The Ministry of Finance of Ghana has announced the expiration of restrictions on new domestic bond issuance, marking a significant shift in the country’s post-debt restructuring strategy.
In a press release dated March 2, 2026, the Ministry stated that the three-year restriction, imposed in 2023, has officially lapsed.
The measure was introduced following Ghana’s debt default and the implementation of the Domestic Debt Exchange Programme (DDEP), which temporarily limited the government’s ability to issue new domestic bonds.
According to the Ministry, the expiration comes at a time of improved macroeconomic stability. It cited declining inflation, rising investor confidence and a stronger overall economic outlook, supported by a robust medium-term debt management strategy and strengthened fiscal buffers.
The statement noted that since 2025, government has consistently honoured all coupon payments and obligations under the restructured bonds. This, it said, demonstrates renewed credibility, fiscal discipline and a firm commitment to responsible debt management.

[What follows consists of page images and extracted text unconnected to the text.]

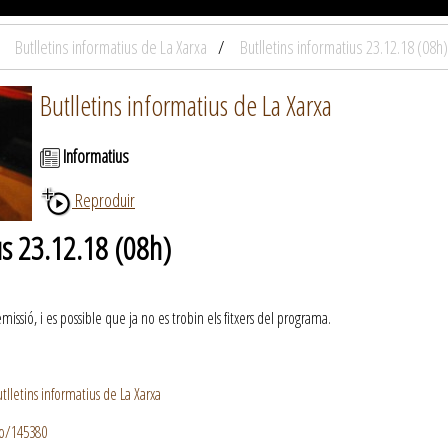
Butlletins informatius de La Xarxa
Butlletins informatius 23.12.18 (08h)
Butlletins informatius de La Xarxa
Informatius
Reproduir
us 23.12.18 (08h)
ssió, i es possible que ja no es trobin els fitxers del programa.
lletins informatius de La Xarxa
io/145380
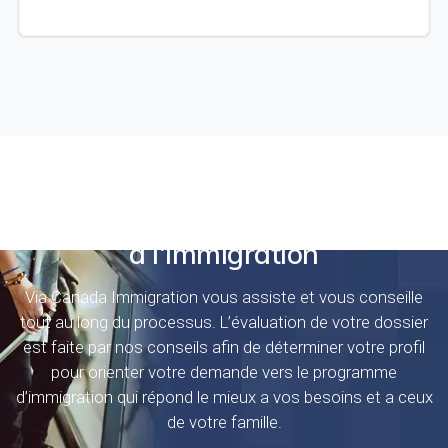
Consultations pour les candidats
à l'immigration
Via Canada Immigration vous assiste et vous conseille
tout au long du processus. L’évaluation de votre dossier
est faite par nos conseils afin de déterminer votre profil
pour orienter votre demande vers le programme
d’immigration qui répond le mieux a vos besoins et a ceux
de votre famille.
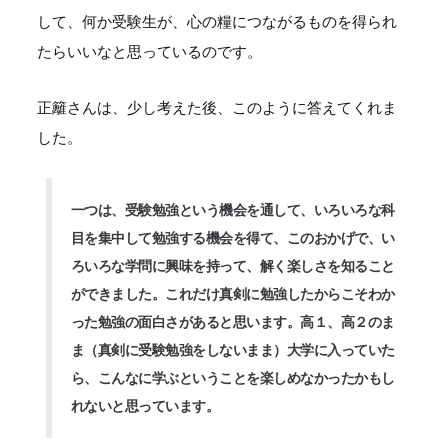
して、何か受験生が、心の糧につながるものを得られ
たらいいなと思っているのです。
正籬さんは、少し考えた後、このように答えてくれま
した。
一つは、受験勉強という機会を通して、いろいろな科
目を集中して勉強する機会を得て、このおかげで、い
ろいろな学問に興味を持って、解く楽しさを知ること
ができました。これだけ真剣に勉強したからこそわか
った勉強の面白さがあると思います。高１、高２のま
ま（真剣に受験勉強をしないまま）大学に入っていた
ら、こんなに学ぶということを楽しめなかったかもし
れないと思っています。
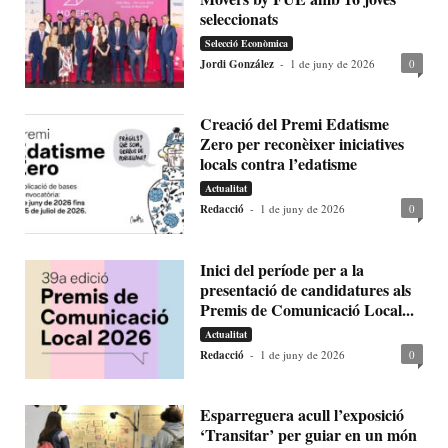
seleccionats
Selecció Econòmica
Jordi González
-
1 de juny de 2026
0
Creació del Premi Edatisme
Zero per reconèixer iniciatives
locals contra l’edatisme
Actualitat
Redacció
-
1 de juny de 2026
0
Inici del període per a la
presentació de candidatures als
Premis de Comunicació Local...
Actualitat
Redacció
-
1 de juny de 2026
0
Esparreguera acull l’exposició
‘Transitar’ per guiar en un món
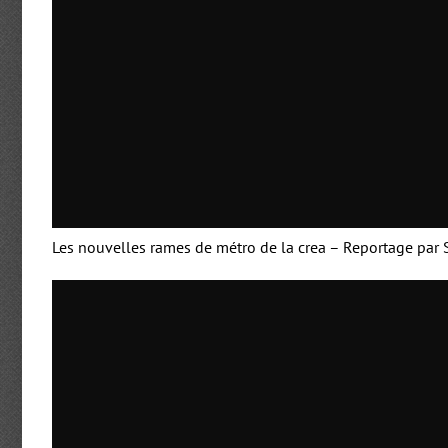
Les nouvelles rames de métro de la crea – Reportage par S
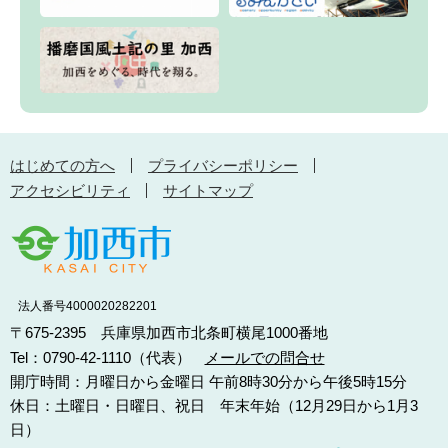
はじめての方へ
プライバシーポリシー
アクセシビリティ
サイトマップ
法人番号4000020282201
〒675-2395 兵庫県加西市北条町横尾1000番地
Tel：0790-42-1110（代表）
メールでの問合せ
開庁時間：月曜日から金曜日 午前8時30分から午後5時15分
休日：土曜日・日曜日、祝日 年末年始（12月29日から1月3
日）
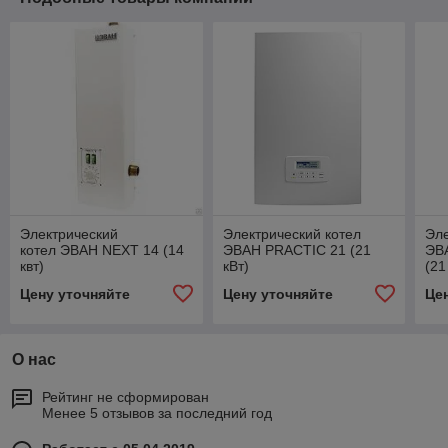
Электрический
Электрический котел
Эле
котел ЭВАН NEXT 14 (14
ЭВАН PRACTIC 21 (21
ЭВ
квт)
кВт)
(21
Цену уточняйте
Цену уточняйте
Це
О нас
Рейтинг не сформирован
Менее 5 отзывов за последний год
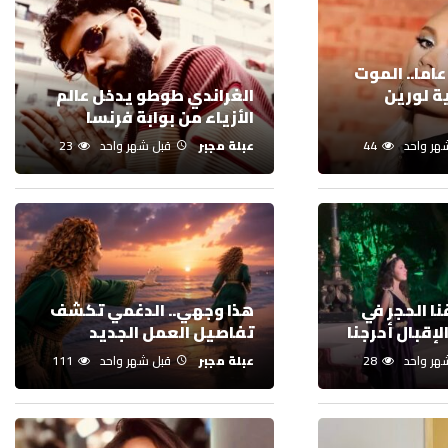
ن عمر ناهز 37 عاما.. الموت
ة لورين
الغراندي طوطو يدخل عالم
الأزياء من بوابة فرنسا
هر واحد
44
عبلة مجبر
قبل شهر واحد
23
ا الحجر في
هذا وجهي.. الدغمي تكشف
إقبال أحرجنا
تفاصيل العمل الجديد
هر واحد
28
عبلة مجبر
قبل شهر واحد
111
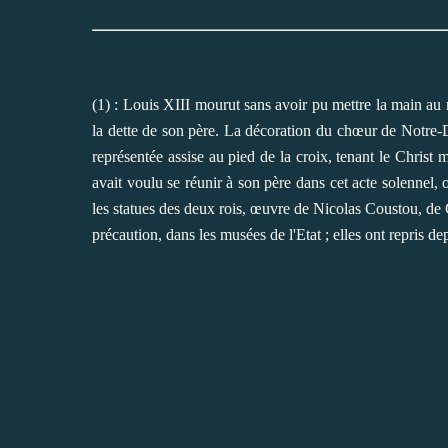
(1) : Louis XIII mourut sans avoir pu mettre la main au
la dette de son père. La décoration du chœur de Notre-D
représentée assise au pied de la croix, tenant le Christ
avait voulu se réunir à son père dans cet acte solennel, 
les statues des deux rois, œuvre de Nicolas Coustou, de
précaution, dans les musées de l'Etat ; elles ont repris 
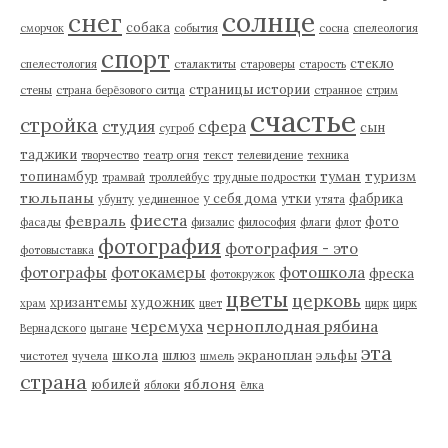
солнце
снег
собака
сморчок
события
сосна
спелеология
спорт
стекло
спелестология
сталактиты
староверы
старость
страницы истории
стены
страна берёзового ситца
странное
стрим
счастье
стройка
студия
сфера
сын
сугроб
таджики
творчество
театр огня
текст
телевидение
техника
туман
туризм
топинамбур
трамвай
троллейбус
трудные подростки
тюльпаны
у себя дома
утки
фабрика
убунту
уединенное
утята
фиеста
февраль
фото
фасады
физалис
философия
флаги
флот
фотография
фотография - это
фотовыставка
фотографы
фотокамеры
фотошкола
фреска
фотокружок
цветы
церковь
хризантемы
художник
храм
цвет
цирк
цирк
черемуха
черноплодная рябина
Вернадского
цыгане
эта
школа
шлюз
экраноплан
эльфы
чистотел
чучела
шмель
страна
яблоня
юбилей
яблоки
ёлка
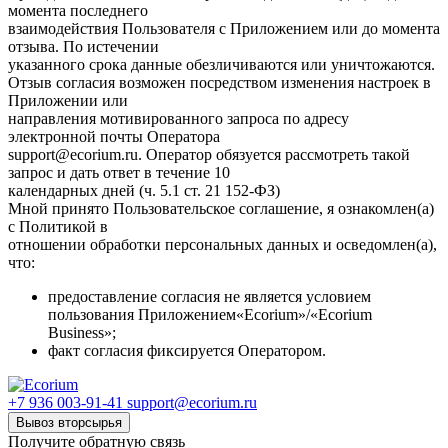
момента последнего
взаимодействия Пользователя с Приложением или до момента
отзыва. По истечении
указанного срока данные обезличиваются или уничтожаются.
Отзыв согласия возможен посредством изменения настроек в
Приложении или
направления мотивированного запроса по адресу
электронной почты Оператора
support@ecorium.ru. Оператор обязуется рассмотреть такой
запрос и дать ответ в течение 10
календарных дней (ч. 5.1 ст. 21 152-ФЗ)
Мной принято Пользовательское соглашение, я ознакомлен(а)
с Политикой в
отношении обработки персональных данных и осведомлен(а),
что:
предоставление согласия не является условием
пользования Приложением«Ecorium»/«Ecorium
Business»;
факт согласия фиксируется Оператором.
+7 936 003-91-41
support@ecorium.ru
Вывоз вторсырья
Получите обратную связь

With the restrictions lifted, government is expected to reduce its heavy reliance on short-term Treasury bills to finance budgetary needs.
The move will allow for the issuance of longer-dated domestic bonds, which are generally considered more sustainable for managing public debt and improving cash flow stability.
The Ministry further indicated that the development signals confidence in Ghana’s ongoing economic recovery efforts and its capacity to manage debt prudently.
The administration of President John Dramani Mahama expressed gratitude to Ghanaians for their patience and cooperation throughout the difficult restructuring period, acknowledging the sacrifices made during the economic adjustment process.
The Ministry concluded that the new phase of bond issuance will be guided by transparency, market discipline and long-term fiscal sustainability objectives.